Schmittou plans to either attend law school or receive his commission in the Marine Corps.  He is the son of Timothy and Melissa Schmittou of Colerain Township.

Adopted as a Teen, Student Gives Back

Mariana Lamping was 15-years-old, living in an orphanage in Peru when she met her future father while he was on a mission trip with St.

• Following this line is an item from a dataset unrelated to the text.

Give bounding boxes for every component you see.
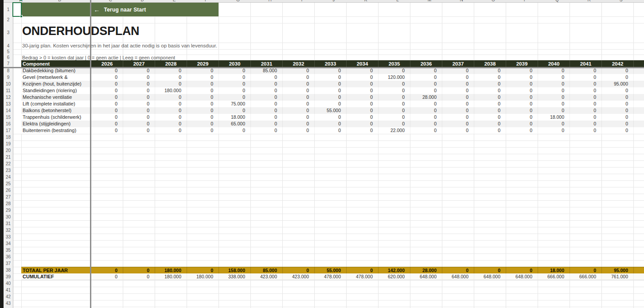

Xavier High School.  After months of paperwork, Lamping had a new family and arrived in the U.S. on her sixteenth birthday, unable to speak English but with a desire to learn so she could socialize with her new family.

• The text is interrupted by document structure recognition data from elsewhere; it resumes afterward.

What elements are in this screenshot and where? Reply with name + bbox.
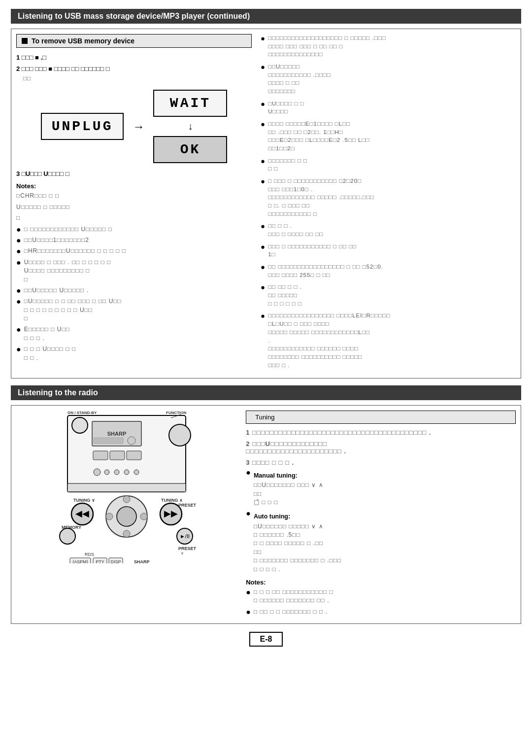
note-text-3: U□□□□ □ □□□ . □□ □ □ □ □ □ U□□□□ □□□□□□□… [24,258,111,284]
step-1: 1 □□□ ■ .□ [16,54,252,61]
page-number: E-8 [249,632,283,647]
right-bullet-icon-6: ● [261,222,265,230]
svg-text:▶▶: ▶▶ [164,509,178,518]
auto-tuning-label: Auto tuning: [254,512,341,521]
usb-remove-box: To remove USB memory device [16,34,252,48]
right-text-4: □□□□□□□ □ □ □ □ [268,157,307,173]
radio-left-col: SHARP ON / STAND-BY FUNCTION [16,411,237,619]
svg-point-16 [124,470,129,475]
right-text-1: □□U□□□□□ □□□□□□□□□□□ .□□□□ □□□□ □ □□ □□□… [268,63,331,96]
svg-text:FUNCTION: FUNCTION [166,411,187,415]
bullet-icon-7: ● [16,345,21,353]
tuning-step-2: 2 □□□U□□□□□□□□□□□□□ □□□□□□□□□□□□□□□□□□□□… [246,440,516,455]
radio-note-bullet-0: ● [246,588,251,596]
right-bullet-9: ● □□ □□ □ □ . □□ □□□□□ □ □ □ □ □ □ [261,283,516,308]
notes-intro3: □ [16,214,252,222]
note-item-2: ● □HR□□□□□□□U□□□□□□ □ □ □ □ □ [16,247,252,255]
page-number-area: E-8 [11,632,521,647]
right-bullet-1: ● □□U□□□□□ □□□□□□□□□□□ .□□□□ □□□□ □ □□ □… [261,63,516,96]
right-bullet-icon-0: ● [261,34,265,42]
tuning-step-1: 1 □□□□□□□□□□□□□□□□□□□□□□□□□□□□□□□□□□□□□□… [246,429,516,436]
manual-tuning-item: ● Manual tuning: □□U□□□□□□□ □□□ ∨ ∧ □□ □… [246,468,516,507]
radio-note-1: ● □ □□ □ □ □□□□□□□ □ □ . [246,608,516,616]
svg-point-28 [140,513,147,520]
auto-tuning-block: Auto tuning: □U□□□□□□ □□□□□ ∨ ∧ □ □□□□□□… [254,509,341,573]
arrow-down-icon: ↓ [188,121,193,132]
square-icon [22,38,28,44]
svg-text:TUNING ∧: TUNING ∧ [161,498,183,503]
note-text-4: □□U□□□□□ U□□□□□ . [24,286,89,295]
svg-text:DISP: DISP [111,559,121,563]
bullet-icon-0: ● [16,226,21,234]
radio-note-text-1: □ □□ □ □ □□□□□□□ □ □ . [254,608,328,616]
right-bullet-4: ● □□□□□□□ □ □ □ □ [261,157,516,173]
right-text-0: □□□□□□□□□□□□□□□□□□□ □ □□□□□ .□□□ □□□□ □□… [268,34,386,59]
radio-notes-label: Notes: [246,579,516,586]
svg-rect-12 [127,451,141,460]
auto-tuning-item: ● Auto tuning: □U□□□□□□ □□□□□ ∨ ∧ □ □□□□… [246,509,516,573]
manual-tuning-block: Manual tuning: □□U□□□□□□□ □□□ ∨ ∧ □□ □̂ … [254,468,324,507]
note-item-4: ● □□U□□□□□ U□□□□□ . [16,286,252,295]
svg-text:PTY: PTY [96,559,104,563]
note-text-2: □HR□□□□□□□U□□□□□□ □ □ □ □ □ [24,247,126,255]
radio-note-bullet-1: ● [246,608,251,616]
right-text-8: □□ □□□□□□□□□□□□□□□□□ □ □□ □52□0. □□□ □□□… [268,263,383,279]
svg-text:TUNING ∨: TUNING ∨ [73,498,95,503]
right-bullet-icon-8: ● [261,263,265,271]
svg-text:(ASPM): (ASPM) [72,559,88,563]
manual-tuning-text: □□U□□□□□□□ □□□ ∨ ∧ □□ [254,481,324,498]
top-section-header: Listening to USB mass storage device/MP3… [11,9,521,24]
right-text-3: □□□□ □□□□□E□1□□□□ □L□□ □□ .□□□ □□ □2□□. … [268,120,369,153]
right-text-6: □□ □ □ . □□□ □ □□□□ □□ □□ [268,222,323,238]
bullet-icon-6: ● [16,326,21,334]
svg-point-15 [114,470,119,475]
svg-text:RDS: RDS [85,552,94,557]
svg-rect-11 [110,451,125,460]
radio-note-text-0: □ □ □ □□ □□□□□□□□□□□ □ □ □□□□□□ □□□□□□□ … [254,588,333,605]
svg-point-5 [72,417,88,433]
svg-point-17 [134,470,139,475]
note-text-6: E□□□□□ □ U□□ □ □ □ . [24,325,70,343]
note-item-7: ● □ □ □ U□□□□ □ □ □ □ . [16,345,252,362]
svg-point-4 [128,437,135,445]
device-diagram-svg: SHARP ON / STAND-BY FUNCTION [53,411,200,563]
lcd-unplug: UNPLUG [41,113,124,140]
bullet-icon-2: ● [16,247,21,255]
arrow-right-icon: → [133,120,144,134]
right-text-9: □□ □□ □ □ . □□ □□□□□ □ □ □ □ □ □ [268,283,302,308]
lcd-display-row: UNPLUG → WAIT ↓ OK [16,90,252,163]
radio-section-header: Listening to the radio [11,385,521,400]
manual-tuning-label: Manual tuning: [254,471,324,480]
right-bullet-2: ● □U□□□□ □ □ U□□□□ [261,100,516,116]
svg-point-14 [104,470,109,475]
notes-intro2: U□□□□□ □ □□□□□ [16,203,252,211]
right-bullet-7: ● □□□ □ □□□□□□□□□□□ □ □□ □□ 1□ [261,242,516,259]
right-bullet-8: ● □□ □□□□□□□□□□□□□□□□□ □ □□ □52□0. □□□ □… [261,263,516,279]
svg-text:SHARP: SHARP [107,431,127,437]
right-bullet-icon-2: ● [261,100,265,107]
lcd-ok: OK [153,136,227,163]
svg-point-26 [117,507,136,526]
radio-section-box: SHARP ON / STAND-BY FUNCTION [11,405,521,624]
svg-text:SHARP: SHARP [134,559,150,563]
right-bullet-icon-3: ● [261,120,265,128]
svg-point-32 [60,528,75,544]
manual-bullet: ● [246,469,251,477]
step-3: 3 □U□□□ U□□□□ □ [16,170,252,177]
bullet-icon-4: ● [16,287,21,295]
svg-point-30 [123,530,130,537]
note-text-5: □U□□□□□ □ □ □□ □□□ □ □□ U□□ □ □ □ □ □ □ … [24,297,122,323]
svg-text:∨: ∨ [181,551,184,555]
note-item-5: ● □U□□□□□ □ □ □□ □□□ □ □□ U□□ □ □ □ □ □ … [16,297,252,323]
right-bullet-3: ● □□□□ □□□□□E□1□□□□ □L□□ □□ .□□□ □□ □2□□… [261,120,516,153]
tuning-title: Tuning [255,413,274,421]
right-text-10: □□□□□□□□□□□□□□□□□ □□□□LEI□R□□□□□ □L□U□□ … [268,311,390,369]
right-text-7: □□□ □ □□□□□□□□□□□ □ □□ □□ 1□ [268,242,357,259]
right-bullet-5: ● □ □□□ □ □□□□□□□□□□□ □2□20□ □□□ □□□1□0□… [261,177,516,218]
svg-text:◀◀: ◀◀ [75,509,89,518]
radio-right-col: Tuning 1 □□□□□□□□□□□□□□□□□□□□□□□□□□□□□□□… [246,411,516,619]
right-bullet-icon-1: ● [261,63,265,70]
auto-bullet: ● [246,510,251,517]
notes-intro: □CHR□□□ □ □ [16,192,252,200]
manual-tuning-detail: □̂ □ □ □ [254,498,324,507]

Lamping, a graduate of Colerain High School, will graduate with a degree in social work from the Mount.  She began her college career as a nursing student but her inspiration from the nuns who ran the orphanage in Peru, led her to realize her passion was social work.

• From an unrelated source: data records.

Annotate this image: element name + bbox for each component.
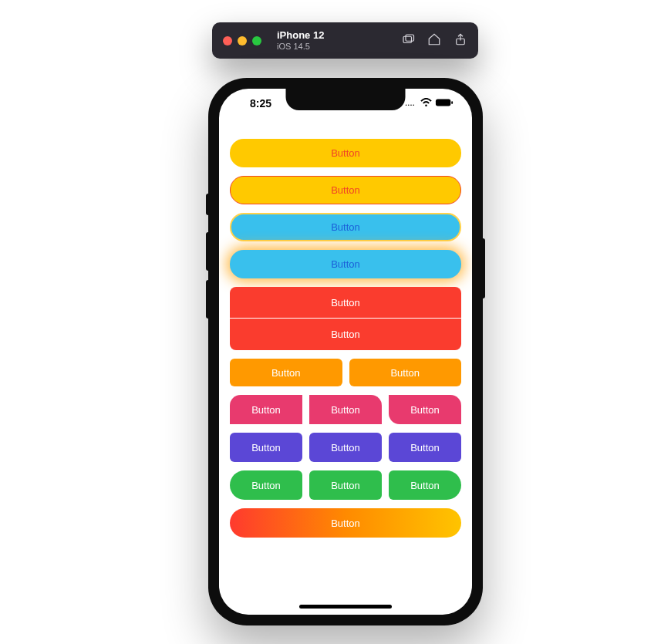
button-red-2[interactable]: Button: [230, 319, 461, 350]
wifi-icon: [420, 97, 432, 110]
button-yellow-2[interactable]: Button: [230, 176, 461, 204]
purple-row: Button Button Button: [230, 433, 461, 462]
window-title-block: iPhone 12 iOS 14.5: [277, 30, 401, 52]
window-subtitle: iOS 14.5: [277, 42, 401, 52]
phone-screen: 8:25 Button Button Button Button Button: [219, 89, 472, 615]
traffic-lights: [223, 36, 261, 46]
button-pink-3[interactable]: Button: [389, 395, 461, 424]
button-pink-1[interactable]: Button: [230, 395, 302, 424]
cellular-icon: [405, 97, 417, 110]
button-pink-2[interactable]: Button: [309, 395, 382, 424]
fullscreen-dot-icon[interactable]: [252, 36, 261, 46]
button-green-1[interactable]: Button: [230, 470, 302, 500]
side-button-mute: [206, 194, 208, 215]
button-green-2[interactable]: Button: [309, 470, 382, 500]
button-orange-2[interactable]: Button: [349, 359, 462, 386]
button-purple-2[interactable]: Button: [309, 433, 382, 462]
screenshot-icon[interactable]: [401, 32, 415, 49]
side-button-vol-up: [206, 232, 208, 271]
status-time: 8:25: [238, 97, 284, 110]
svg-point-4: [408, 104, 410, 106]
svg-rect-0: [403, 36, 412, 42]
home-icon[interactable]: [427, 32, 441, 49]
notch: [286, 89, 406, 110]
button-red-1[interactable]: Button: [230, 287, 461, 319]
app-content: Button Button Button Button Button Butto…: [230, 139, 461, 598]
button-yellow-1[interactable]: Button: [230, 139, 461, 167]
button-purple-3[interactable]: Button: [389, 433, 461, 462]
battery-icon: [435, 97, 454, 110]
button-gradient[interactable]: Button: [230, 508, 461, 538]
svg-point-3: [406, 104, 407, 106]
svg-point-5: [410, 104, 412, 106]
window-title: iPhone 12: [277, 30, 401, 42]
side-button-vol-dn: [206, 280, 208, 319]
svg-rect-9: [451, 101, 453, 104]
green-row: Button Button Button: [230, 470, 461, 500]
button-orange-1[interactable]: Button: [230, 359, 342, 386]
minimize-dot-icon[interactable]: [238, 36, 247, 46]
close-dot-icon[interactable]: [223, 36, 232, 46]
side-button-right: [483, 238, 485, 298]
window-actions: [401, 32, 467, 49]
status-icons: [407, 97, 454, 110]
red-button-group: Button Button: [230, 287, 461, 350]
button-green-3[interactable]: Button: [389, 470, 461, 500]
svg-rect-8: [436, 99, 450, 106]
button-sky-2[interactable]: Button: [230, 250, 461, 278]
phone-frame: 8:25 Button Button Button Button Button: [208, 78, 483, 625]
svg-point-7: [425, 104, 427, 106]
share-icon[interactable]: [454, 32, 467, 49]
orange-row: Button Button: [230, 359, 461, 386]
svg-rect-1: [406, 35, 414, 41]
pink-row: Button Button Button: [230, 395, 461, 424]
svg-point-6: [413, 104, 414, 106]
home-indicator[interactable]: [299, 605, 392, 609]
button-purple-1[interactable]: Button: [230, 433, 302, 462]
button-sky-1[interactable]: Button: [230, 213, 461, 241]
simulator-window-header: iPhone 12 iOS 14.5: [212, 22, 478, 59]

“I want to work with children,” Lamping said.  “My dream is to one day open a halfway house to help kids.  This is my way of giving back to society.”

She is the daughter of Greg and Mary Lamping of White Oak.

Learning Lessons with Dad

Chelsey Siefke, a 2008 graduate of East Central High School in Indiana, is graduating with a Bachelor of Science in Nursing.  She studied for exams with the help of her father, Mike, an assistant fire chief in Whitewater Township who was studying at the same time for his paramedic certificate.

“Learning with my dad was such a valuable lesson to me since it taught me to work harder,” Siefke said.

She is applying for a critical care internship and would like to become a flight nurse.  Chelsey is the daughter of Mike and Angel Siefke.

Wheelchair Doesn’t Get in Way of Student’s Dreams

Neil Kelly is one of the most active students on campus.

The 2008 Sycamore High School graduate and Communication Studies major served on the executive board for the Campus Activities Board for three years, served in student government, Habitat for Humanity, wrote for the student newspaper, and was an announcer at sporting activities.  So many activities, despite being in a wheelchair since he was paralyzed at birth.

“Nothing stops him,” said Elizabeth Barkley, Ph.D., professor of English.  “He’s one of the students receiving an Excellence in Leadership award and he is very deserving of that honor.”

Kelly says he plans to apply to graduate school for a degree in public administration and non-profit management.  “In my years at the Mount, I’ve learned service,” he said.  “My ultimate goal is to help people so I’d like to work for a non-profit.”
Kelly is the son of Leslie and Dennis Kelly.

Commencement Information

The Mount will hold two commencement ceremonies on Saturday, May 12 in the Jean Patrice Harrington, SC, Student Center.  The ceremony for adult and graduate students will be held at 10 a.m., and the ceremony for traditional students will be held at 2:30 p.m. 

Bob Castellini, chairman of the Castellini Group of Companies and CEO of the Cincinnati Reds, will address the traditional students during the afternoon ceremony.  He will be awarded an honorary Doctor of Humane Letters degree for his commitment to the city of Cincinnati and its people, and for serving the needs of others.  Caroljean Willie, SC, the non-governmental organization representative at the United Nations, will address the adult/graduate students during the morning ceremony.  She will be awarded an honorary Doctor of Humane Letters for her dedication to the poor through her work at the United Nations and for living out the mission of the Mount.

The College of Mount St. Joseph is an undergraduate and graduate Catholic college that provides an interdisciplinary liberal arts and professional curriculum emphasizing values, service and social responsibility.